Riding in the back of my former wheelchair-accessible van was challenging. It had been adapted for a power wheelchair, but after grad school, with no big campus to cross daily, I had switched to using a manual wheelchair full-time.
Angelle was in the driver’s seat. She was formally dressed and looking amazing, just as I was equally formally attired, but appearing uncomfortable. She had agreed to be my plus-one to a wedding party on a Wednesday night in New Orleans, a three-hour drive from my small town.
The uniquely sweet and foul scent signaled that we had made it to NOLA. As we drove through the city’s French Quarter toward the restaurant, we voiced our dismay at the absence of suitable parking spots. Angelle agreed to drop me off in front of the restaurant, helping me out and into the venue, before leaving to find a place to park.
She did this without hesitation. Her response is what marks her as a real friend, though she may have cursed me an hour later as she drove around still looking for a parking spot.
Meanwhile, I was in a much happier atmosphere. The elegant party had moved from pre-dinner cocktails to the formal dining room. I pulled my wheelchair to my place at the table, feeling slightly overwhelmed by the array of silverware and elaborate place settings. I looked at the empty seat next to me, and then at my watch. Almost two hours had passed.
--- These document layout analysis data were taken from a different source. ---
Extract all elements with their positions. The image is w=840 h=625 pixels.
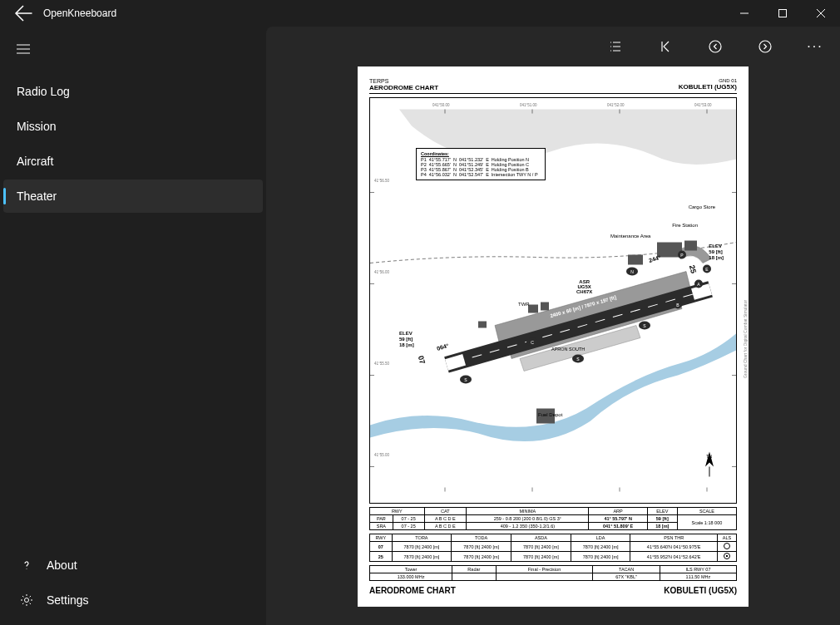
minimize-button[interactable] [725,0,763,27]
next-page-button[interactable] [757,38,773,55]
label-twr: TWR [518,302,530,307]
nav-about[interactable]: About [3,549,263,582]
svg-rect-10 [628,255,643,265]
doc-icao: KOBULETI (UG5X) [679,83,737,91]
svg-rect-12 [541,303,549,311]
back-button[interactable] [13,3,33,23]
main-panel: ··· TERPS AERODROME CHART GND 01 KOBULET… [266,27,840,625]
label-apron: APRON SOUTH [551,347,585,352]
aerodrome-map: A B E P N C S S S [369,97,737,504]
doc-side-text: Ground Chart for Digital Combat Simulato… [743,300,748,378]
nav-list: Radio Log Mission Aircraft Theater [0,73,266,214]
sidebar: Radio Log Mission Aircraft Theater About… [0,27,266,625]
label-cargo: Cargo Store [689,204,715,209]
svg-text:N: N [630,269,634,274]
svg-text:C: C [531,340,534,345]
label-maint: Maintenance Area [610,234,650,239]
nav-settings[interactable]: Settings [3,583,263,617]
label-ident: ASRUG5XCH67X [576,279,592,294]
svg-point-3 [759,41,771,52]
gear-icon [20,593,33,607]
close-button[interactable] [802,0,840,27]
svg-rect-13 [478,322,487,328]
doc-footer-left: AERODROME CHART [369,586,456,595]
prev-page-button[interactable] [707,38,724,55]
maximize-button[interactable] [763,0,802,27]
toolbar: ··· [266,27,840,66]
svg-rect-9 [684,241,697,251]
runway-table: RWYTORATODA ASDALDAPSN THRALS 077870 [ft… [369,534,737,562]
svg-point-1 [25,598,29,603]
first-page-button[interactable] [657,38,674,55]
nav-radio-log[interactable]: Radio Log [3,75,263,108]
nav-mission[interactable]: Mission [3,110,263,143]
label-fire: Fire Station [672,223,698,228]
help-icon [20,559,33,572]
svg-rect-0 [779,10,787,17]
more-button[interactable]: ··· [807,38,823,55]
hamburger-button[interactable] [0,33,266,66]
document-page: TERPS AERODROME CHART GND 01 KOBULETI (U… [358,66,749,607]
doc-footer-right: KOBULETI (UG5X) [664,586,737,595]
nav-theater[interactable]: Theater [3,180,263,213]
coords-table: P141°55.717'N041°51.232'EHolding Positio… [421,157,541,177]
titlebar: OpenKneeboard [0,0,840,27]
coordinates-box: Coordinates: P141°55.717'N041°51.232'EHo… [416,148,546,180]
nav-aircraft[interactable]: Aircraft [3,145,263,178]
coords-title: Coordinates: [421,151,541,156]
freq-table: TowerRadarFinal - Precision TACANILS RWY… [369,565,737,581]
app-title: OpenKneeboard [43,7,725,19]
list-view-button[interactable] [607,38,624,55]
doc-chart-type: AERODROME CHART [369,84,438,91]
label-elev-w: ELEV59 [ft]18 [m] [399,331,414,349]
nav-about-label: About [47,559,77,572]
info-table: RWY CAT MINIMA ARP ELEV SCALE PAR07 - 25… [369,507,737,530]
label-fuel: Fuel Depot [538,412,562,417]
label-elev-e: ELEV59 [ft]18 [m] [709,244,724,262]
nav-settings-label: Settings [47,593,89,607]
label-tn: TN [706,454,712,459]
svg-point-2 [709,41,721,52]
doc-terps: TERPS [369,78,438,84]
Angelle arrived about 10 minutes later, exasperated. She had to park about an hour away. Since it is unsafe to walk alone at night through the French Quarter, she had befriended a group of tourists who had accompanied her to the restaurant.
She accepted a glass of wine that someone at our table had poured for her, saying that she needed it.
Thoughts raced through my head, and my overriding feeling was guilt. My friend had to endure a major inconvenience because of me. She was exhausted, both physically and mentally.
“I am so sorry,” I told her. “I wouldn’t have asked you to go if I knew it would be so hard.”
“I know,” Angelle said. “If we knew how hard it would be, we wouldn’t have come.”
Tears welled in my eyes. It’s an uncomfortable habit of mine: I’m not a crier, so my tears don’t fall, but my eyes become glassy when I’m overwhelmed by my emotions.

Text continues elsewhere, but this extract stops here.